Maybe here's what was so disturbing to the world about Miley's performance: She was sexual, but not sexy. She was displaying her body, but not performing a striptease. Her hair was wound up in little pig-buns, like a cross between Bjork and Princess Leia, not flowing in long locks. Her energy was wild and free, not alluring and sensual. And that left us wondering: Why the hell is she doing this if she's not going to be sexy? It just makes no sense. There must be something wrong with her.

The word that comes up a lot with Miley's performance is "misguided." As if her performance were a an attempt gone wrong at "guiding" herself toward Britney-style popularity. But what if that python perfection is not her goal? After all, Britney's attainment of nubile goddess-hood didn't serve her very well in the long run. Yes, Miley could go other ways: dressing conservatively, swaying gently as she sings. But that's not her; why should that be her only choice?

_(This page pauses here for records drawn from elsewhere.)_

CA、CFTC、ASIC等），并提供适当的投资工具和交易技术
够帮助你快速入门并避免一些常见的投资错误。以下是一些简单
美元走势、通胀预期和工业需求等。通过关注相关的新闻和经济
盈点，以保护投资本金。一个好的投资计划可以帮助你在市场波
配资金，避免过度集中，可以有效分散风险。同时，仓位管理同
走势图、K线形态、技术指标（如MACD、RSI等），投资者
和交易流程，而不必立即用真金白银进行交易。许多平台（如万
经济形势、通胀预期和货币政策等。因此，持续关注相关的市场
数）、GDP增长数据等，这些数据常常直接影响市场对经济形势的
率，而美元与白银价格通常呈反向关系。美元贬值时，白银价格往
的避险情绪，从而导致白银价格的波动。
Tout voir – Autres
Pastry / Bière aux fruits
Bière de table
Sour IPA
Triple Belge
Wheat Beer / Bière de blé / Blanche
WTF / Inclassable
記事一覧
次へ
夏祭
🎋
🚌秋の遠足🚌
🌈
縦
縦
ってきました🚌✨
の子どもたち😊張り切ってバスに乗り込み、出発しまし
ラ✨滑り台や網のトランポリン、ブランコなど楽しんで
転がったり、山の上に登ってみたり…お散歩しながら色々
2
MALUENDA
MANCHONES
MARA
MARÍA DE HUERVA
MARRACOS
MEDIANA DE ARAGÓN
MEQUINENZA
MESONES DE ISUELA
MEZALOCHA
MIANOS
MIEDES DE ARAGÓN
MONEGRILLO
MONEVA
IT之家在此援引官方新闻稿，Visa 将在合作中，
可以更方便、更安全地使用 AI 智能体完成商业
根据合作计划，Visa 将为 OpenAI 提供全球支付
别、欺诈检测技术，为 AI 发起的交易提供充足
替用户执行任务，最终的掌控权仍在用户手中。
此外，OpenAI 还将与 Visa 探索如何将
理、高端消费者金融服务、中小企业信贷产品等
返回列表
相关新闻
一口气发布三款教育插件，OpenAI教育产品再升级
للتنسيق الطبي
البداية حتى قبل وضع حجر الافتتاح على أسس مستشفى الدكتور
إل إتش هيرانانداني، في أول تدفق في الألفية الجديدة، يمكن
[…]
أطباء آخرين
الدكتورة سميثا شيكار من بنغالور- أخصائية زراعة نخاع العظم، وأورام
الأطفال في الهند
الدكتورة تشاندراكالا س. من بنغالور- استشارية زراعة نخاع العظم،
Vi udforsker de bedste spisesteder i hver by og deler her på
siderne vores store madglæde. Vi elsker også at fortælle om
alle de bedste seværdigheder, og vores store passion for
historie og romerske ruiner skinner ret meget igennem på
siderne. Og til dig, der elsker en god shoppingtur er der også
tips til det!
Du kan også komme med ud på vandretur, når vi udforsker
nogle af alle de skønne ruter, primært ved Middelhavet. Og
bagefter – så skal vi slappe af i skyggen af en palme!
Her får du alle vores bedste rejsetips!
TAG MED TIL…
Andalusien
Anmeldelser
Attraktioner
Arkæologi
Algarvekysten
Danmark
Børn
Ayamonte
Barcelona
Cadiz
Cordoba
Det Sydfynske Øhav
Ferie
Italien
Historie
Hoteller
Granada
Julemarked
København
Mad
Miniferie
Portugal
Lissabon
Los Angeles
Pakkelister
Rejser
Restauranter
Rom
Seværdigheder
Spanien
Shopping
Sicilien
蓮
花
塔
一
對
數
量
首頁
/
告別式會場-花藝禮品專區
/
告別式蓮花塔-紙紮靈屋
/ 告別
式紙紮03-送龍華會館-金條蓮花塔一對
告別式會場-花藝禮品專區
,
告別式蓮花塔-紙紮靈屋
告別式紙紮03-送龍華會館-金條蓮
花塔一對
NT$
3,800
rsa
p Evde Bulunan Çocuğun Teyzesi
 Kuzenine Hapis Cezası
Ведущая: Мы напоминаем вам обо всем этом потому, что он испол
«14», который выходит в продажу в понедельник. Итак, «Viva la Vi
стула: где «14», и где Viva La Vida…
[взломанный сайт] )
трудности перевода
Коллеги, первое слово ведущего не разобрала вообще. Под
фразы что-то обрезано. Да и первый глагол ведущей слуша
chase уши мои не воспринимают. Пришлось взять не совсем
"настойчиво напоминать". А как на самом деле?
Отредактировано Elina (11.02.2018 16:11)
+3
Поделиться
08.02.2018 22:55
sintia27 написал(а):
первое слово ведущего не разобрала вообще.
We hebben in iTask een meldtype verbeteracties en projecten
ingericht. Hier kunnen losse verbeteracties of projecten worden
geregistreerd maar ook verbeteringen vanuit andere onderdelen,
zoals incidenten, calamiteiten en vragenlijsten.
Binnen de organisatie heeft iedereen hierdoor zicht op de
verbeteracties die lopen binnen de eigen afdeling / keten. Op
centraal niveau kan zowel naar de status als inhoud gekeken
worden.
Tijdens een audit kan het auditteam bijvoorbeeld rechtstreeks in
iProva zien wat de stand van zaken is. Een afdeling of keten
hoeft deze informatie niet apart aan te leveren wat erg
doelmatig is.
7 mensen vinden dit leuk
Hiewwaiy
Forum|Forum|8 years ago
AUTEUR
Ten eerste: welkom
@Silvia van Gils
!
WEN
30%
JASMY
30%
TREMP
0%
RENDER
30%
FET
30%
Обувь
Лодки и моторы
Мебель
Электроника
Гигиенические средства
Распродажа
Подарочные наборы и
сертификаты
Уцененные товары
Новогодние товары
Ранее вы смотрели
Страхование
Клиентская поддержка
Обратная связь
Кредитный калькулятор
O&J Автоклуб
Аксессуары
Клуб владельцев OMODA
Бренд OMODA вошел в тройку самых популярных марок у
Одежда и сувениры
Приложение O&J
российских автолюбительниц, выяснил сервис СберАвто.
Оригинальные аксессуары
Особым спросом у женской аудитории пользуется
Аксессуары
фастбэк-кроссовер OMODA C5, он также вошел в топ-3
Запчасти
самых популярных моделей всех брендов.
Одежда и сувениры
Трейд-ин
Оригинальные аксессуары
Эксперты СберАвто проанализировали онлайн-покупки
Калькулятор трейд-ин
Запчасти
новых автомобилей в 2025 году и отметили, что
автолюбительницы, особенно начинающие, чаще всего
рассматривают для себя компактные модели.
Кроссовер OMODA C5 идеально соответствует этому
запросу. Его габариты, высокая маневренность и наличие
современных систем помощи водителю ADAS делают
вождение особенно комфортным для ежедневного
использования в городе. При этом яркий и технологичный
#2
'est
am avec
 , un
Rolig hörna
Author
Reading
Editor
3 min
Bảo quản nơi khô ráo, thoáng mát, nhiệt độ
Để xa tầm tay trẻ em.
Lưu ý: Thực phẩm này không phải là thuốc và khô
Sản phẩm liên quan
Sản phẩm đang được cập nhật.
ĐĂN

There are other odd aspects to the Miley bashing as well. She is criticized for appropriating black culture, which makes absolutely no sense to me in an American pop culture that is so, so widely based on black culture. Almost the whole of pop music is rooted in African American inflection and vocalizing, and nearly every pop performer (God knows Robin Thicke) is steeped in those traditions. Twerking isn't that different from the grinding women have been doing at clubs (and wedding and bar mitzvahs) for years. And she's seen as trying to prove that she's not Hannah Montana anymore, when I'm sure she is way past that. It's us who can't get past it.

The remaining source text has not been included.